**Work order:** At the line containing "Segment anything that is <item>right", begin retyping, and continue word for word until the records below run out.

**Material supplied:**
[Start of Attachment]

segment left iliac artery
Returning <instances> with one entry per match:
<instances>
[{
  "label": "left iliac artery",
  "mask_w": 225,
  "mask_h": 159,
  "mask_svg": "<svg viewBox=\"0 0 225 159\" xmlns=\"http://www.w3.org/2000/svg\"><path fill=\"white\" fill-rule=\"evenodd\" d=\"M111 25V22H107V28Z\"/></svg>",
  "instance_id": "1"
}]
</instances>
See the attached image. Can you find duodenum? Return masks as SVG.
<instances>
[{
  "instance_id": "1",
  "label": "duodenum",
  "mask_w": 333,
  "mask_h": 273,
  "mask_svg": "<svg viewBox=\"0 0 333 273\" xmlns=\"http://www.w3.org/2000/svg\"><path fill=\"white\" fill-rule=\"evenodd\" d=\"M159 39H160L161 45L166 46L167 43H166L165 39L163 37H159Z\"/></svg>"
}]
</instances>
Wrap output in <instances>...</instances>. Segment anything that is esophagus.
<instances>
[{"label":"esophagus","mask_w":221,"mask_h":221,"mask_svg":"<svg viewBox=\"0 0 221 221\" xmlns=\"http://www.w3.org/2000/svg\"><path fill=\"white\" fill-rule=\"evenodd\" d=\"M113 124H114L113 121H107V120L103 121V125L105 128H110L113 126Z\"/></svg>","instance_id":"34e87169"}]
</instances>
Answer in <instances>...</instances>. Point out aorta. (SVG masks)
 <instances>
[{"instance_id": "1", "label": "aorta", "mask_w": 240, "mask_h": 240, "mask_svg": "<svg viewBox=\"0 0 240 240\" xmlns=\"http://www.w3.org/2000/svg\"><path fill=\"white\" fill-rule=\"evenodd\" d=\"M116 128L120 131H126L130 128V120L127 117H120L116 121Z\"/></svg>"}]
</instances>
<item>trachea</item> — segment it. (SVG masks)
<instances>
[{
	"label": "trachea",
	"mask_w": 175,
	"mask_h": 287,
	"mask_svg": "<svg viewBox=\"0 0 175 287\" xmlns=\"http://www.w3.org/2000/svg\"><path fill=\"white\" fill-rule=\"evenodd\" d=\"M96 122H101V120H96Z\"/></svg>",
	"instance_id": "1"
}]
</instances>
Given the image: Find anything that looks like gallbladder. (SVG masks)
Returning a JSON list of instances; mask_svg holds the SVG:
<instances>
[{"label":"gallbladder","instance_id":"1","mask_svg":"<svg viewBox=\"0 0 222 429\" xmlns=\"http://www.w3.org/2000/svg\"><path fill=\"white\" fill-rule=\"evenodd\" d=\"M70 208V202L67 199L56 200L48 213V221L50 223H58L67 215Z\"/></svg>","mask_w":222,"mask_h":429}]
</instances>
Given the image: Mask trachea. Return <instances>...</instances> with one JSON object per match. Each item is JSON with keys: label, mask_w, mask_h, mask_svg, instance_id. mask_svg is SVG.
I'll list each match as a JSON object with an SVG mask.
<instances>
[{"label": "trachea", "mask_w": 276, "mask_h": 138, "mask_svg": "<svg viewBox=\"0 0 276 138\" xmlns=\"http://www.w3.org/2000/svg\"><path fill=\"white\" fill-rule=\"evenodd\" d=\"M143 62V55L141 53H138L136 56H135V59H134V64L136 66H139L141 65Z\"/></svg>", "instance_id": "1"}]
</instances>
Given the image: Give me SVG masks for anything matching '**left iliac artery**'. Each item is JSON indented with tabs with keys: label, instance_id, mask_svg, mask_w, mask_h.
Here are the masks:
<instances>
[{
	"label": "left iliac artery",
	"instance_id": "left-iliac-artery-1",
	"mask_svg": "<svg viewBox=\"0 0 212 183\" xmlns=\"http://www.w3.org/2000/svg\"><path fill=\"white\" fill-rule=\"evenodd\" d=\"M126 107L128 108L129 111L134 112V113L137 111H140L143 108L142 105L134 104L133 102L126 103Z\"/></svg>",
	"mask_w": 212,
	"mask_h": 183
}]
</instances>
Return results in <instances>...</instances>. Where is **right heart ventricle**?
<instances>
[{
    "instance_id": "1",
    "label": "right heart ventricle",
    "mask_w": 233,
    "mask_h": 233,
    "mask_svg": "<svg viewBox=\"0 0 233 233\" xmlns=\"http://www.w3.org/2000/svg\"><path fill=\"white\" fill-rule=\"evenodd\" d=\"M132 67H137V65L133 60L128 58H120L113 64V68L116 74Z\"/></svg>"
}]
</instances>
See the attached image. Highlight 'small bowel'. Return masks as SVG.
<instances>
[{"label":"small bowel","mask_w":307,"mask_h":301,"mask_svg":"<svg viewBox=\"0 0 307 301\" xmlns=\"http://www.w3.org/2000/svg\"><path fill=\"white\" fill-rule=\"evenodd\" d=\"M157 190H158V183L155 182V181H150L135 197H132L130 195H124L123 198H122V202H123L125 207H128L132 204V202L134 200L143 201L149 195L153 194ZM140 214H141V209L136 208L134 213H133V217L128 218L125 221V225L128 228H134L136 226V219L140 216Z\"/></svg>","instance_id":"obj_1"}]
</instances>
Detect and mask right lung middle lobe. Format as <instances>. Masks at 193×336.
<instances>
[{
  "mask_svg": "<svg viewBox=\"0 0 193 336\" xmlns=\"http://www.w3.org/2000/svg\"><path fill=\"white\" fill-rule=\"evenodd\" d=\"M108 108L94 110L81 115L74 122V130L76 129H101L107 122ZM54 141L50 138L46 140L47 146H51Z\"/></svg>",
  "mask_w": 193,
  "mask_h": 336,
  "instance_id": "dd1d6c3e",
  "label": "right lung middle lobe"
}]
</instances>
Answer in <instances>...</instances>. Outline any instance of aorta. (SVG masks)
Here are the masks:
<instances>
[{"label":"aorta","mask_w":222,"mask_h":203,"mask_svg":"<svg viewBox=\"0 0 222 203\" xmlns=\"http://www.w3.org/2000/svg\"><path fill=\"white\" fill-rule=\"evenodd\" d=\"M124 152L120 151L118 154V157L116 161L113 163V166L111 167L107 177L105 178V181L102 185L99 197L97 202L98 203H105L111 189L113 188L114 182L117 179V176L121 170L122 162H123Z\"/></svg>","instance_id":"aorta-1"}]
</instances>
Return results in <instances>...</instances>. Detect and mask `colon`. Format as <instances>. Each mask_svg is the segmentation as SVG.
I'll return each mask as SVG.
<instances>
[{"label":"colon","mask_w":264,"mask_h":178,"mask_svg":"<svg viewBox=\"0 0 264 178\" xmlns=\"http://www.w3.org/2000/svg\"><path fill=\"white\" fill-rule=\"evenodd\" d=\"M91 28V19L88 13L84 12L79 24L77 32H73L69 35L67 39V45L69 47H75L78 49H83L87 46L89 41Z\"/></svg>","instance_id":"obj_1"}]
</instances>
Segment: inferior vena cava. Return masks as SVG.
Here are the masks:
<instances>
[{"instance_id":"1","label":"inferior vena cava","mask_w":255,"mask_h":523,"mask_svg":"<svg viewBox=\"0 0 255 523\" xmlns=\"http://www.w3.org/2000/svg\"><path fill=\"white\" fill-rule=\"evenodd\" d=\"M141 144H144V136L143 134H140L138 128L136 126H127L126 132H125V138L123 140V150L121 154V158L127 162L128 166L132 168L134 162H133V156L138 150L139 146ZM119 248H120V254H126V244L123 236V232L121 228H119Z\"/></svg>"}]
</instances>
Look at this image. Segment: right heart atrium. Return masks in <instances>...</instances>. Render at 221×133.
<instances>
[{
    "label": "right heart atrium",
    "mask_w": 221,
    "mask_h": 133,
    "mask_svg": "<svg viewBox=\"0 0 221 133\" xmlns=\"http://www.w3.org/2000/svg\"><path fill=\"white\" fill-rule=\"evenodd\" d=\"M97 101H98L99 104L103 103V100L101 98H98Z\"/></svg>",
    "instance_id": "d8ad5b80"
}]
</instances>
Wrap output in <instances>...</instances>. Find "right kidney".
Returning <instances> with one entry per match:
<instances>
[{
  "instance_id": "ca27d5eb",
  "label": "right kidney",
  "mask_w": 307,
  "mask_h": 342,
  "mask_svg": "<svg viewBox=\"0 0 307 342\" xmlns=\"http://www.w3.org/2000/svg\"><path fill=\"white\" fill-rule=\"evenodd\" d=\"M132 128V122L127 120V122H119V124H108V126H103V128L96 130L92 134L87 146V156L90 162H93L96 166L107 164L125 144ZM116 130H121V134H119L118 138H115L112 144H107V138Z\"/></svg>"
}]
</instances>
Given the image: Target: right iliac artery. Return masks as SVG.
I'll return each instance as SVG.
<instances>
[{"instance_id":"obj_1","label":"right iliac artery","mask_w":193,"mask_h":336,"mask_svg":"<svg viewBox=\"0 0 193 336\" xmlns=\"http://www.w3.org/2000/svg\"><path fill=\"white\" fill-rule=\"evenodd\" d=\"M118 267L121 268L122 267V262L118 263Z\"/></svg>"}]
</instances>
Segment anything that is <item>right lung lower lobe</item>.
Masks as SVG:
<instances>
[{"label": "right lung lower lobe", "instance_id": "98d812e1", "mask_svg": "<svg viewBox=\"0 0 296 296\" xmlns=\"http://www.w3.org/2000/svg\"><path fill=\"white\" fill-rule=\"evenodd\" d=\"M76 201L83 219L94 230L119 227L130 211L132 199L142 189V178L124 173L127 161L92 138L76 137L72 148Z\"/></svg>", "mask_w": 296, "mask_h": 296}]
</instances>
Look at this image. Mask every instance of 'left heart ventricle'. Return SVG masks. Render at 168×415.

[End of Attachment]

**Your solution:**
Segment anything that is <item>right lung lower lobe</item>.
Masks as SVG:
<instances>
[{"label": "right lung lower lobe", "instance_id": "98d812e1", "mask_svg": "<svg viewBox=\"0 0 296 296\" xmlns=\"http://www.w3.org/2000/svg\"><path fill=\"white\" fill-rule=\"evenodd\" d=\"M76 201L83 219L94 230L119 227L130 211L132 199L142 189V178L124 173L127 161L92 138L76 137L72 148Z\"/></svg>", "mask_w": 296, "mask_h": 296}]
</instances>
Look at this image. Mask every instance of 'left heart ventricle'. Return SVG masks. Render at 168×415.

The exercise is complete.